§ EXERCISE PROMPT: Across the data below, in how many lines does the word "костите" appear? Give only the number.
+ + + + + + +
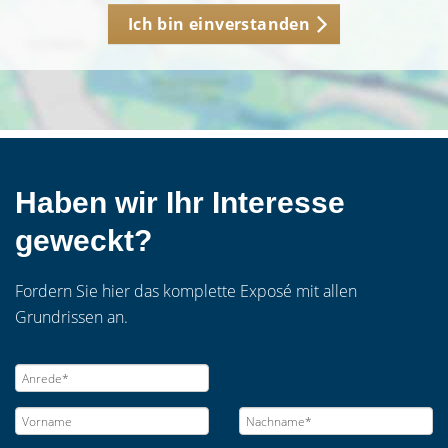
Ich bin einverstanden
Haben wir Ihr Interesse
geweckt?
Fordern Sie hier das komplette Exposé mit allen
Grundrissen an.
+ + + + + + +
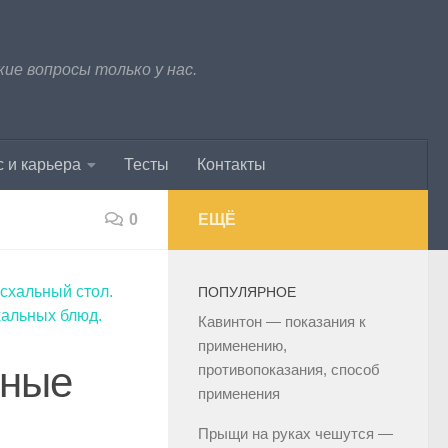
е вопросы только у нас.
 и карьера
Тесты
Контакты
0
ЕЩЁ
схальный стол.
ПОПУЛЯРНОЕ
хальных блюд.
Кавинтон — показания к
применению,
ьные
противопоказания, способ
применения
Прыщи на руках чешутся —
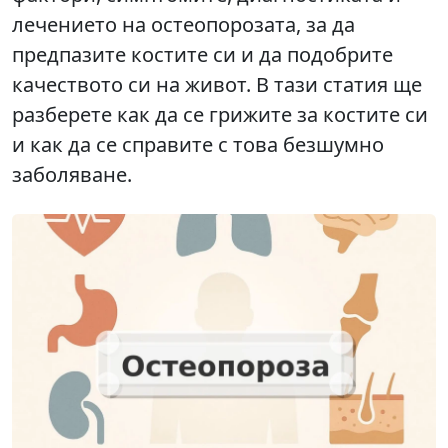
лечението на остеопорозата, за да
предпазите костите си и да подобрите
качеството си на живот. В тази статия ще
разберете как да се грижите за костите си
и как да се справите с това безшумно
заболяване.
+ + + + + + +
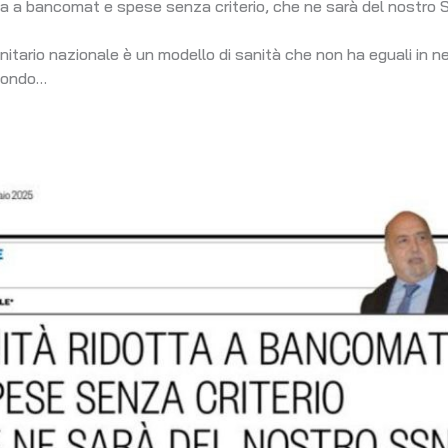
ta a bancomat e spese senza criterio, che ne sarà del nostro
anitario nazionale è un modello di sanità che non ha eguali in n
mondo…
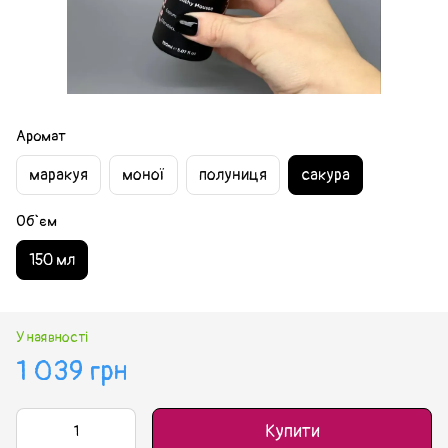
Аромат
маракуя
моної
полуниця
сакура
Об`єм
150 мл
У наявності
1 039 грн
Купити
+ + + + + + +
§ TASK SOLUTION: 2